販売台数は前年比3倍! シャープの水なし自動調理鍋「ヘルシオ ホットクック」開発者に聞く――共働き家庭の必需品に「時産家電」市場を狙う(2/3 ページ)

» 2020年10月20日 10時50分 公開
[中西享ITmedia]

便利な予約、自動調理

 共働きや子育ての必要な家庭は、朝夕は子どもの送り迎えなどで忙しい時間帯だ。それだけに料理にかける時間はできるだけ減らしたいところ。そこで今注目されているのが、家事を省力化し、新たな時間を作り出す「時産家電」で、それを実現させているのがホットクックの予約、自動調理機能だ。

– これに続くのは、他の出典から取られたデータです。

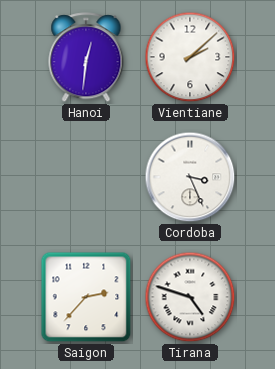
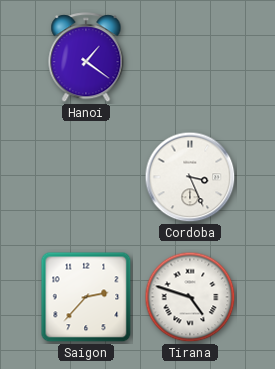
Hanoi: 12:31 -> 1:21
Vientiane: 2:08 -> none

予約調理は、朝の出勤前の段階で食材を鍋に入れてできあがる時間をセットしておけば、帰宅したら料理は完成している。

 自動調理は、食材を切って調味料を加え、鍋に入れておきさえすれば自動的に調理してくれる。いわゆる「ほったらかし家電」の1つで、鍋の煮加減などを気にすることはなく、ほかの家事や子育てに時間を割くことができる。3人の子どもがいる栗原技師は「家族に手づくり料理を食べさせてあげたいが、仕事もしなければならない葛藤をしている働く女性に少しでも役立ちたい思いがあった」と話す。

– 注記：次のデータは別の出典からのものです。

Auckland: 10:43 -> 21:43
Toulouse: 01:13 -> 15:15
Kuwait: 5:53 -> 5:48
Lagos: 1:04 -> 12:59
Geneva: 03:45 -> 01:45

 19年度までのホットクック購入者アンケートによると、ほぼ8割が週2日以上使用、25%はほぼ毎日使っているという。厚生労働省によると、18年の共働き世帯数は1219万世帯にまで増加、専業主婦世帯は毎年減少し600万世帯だ。コロナ禍で「ほったらかし家電」の代表ともいえる自動調理鍋は成長市場になっている。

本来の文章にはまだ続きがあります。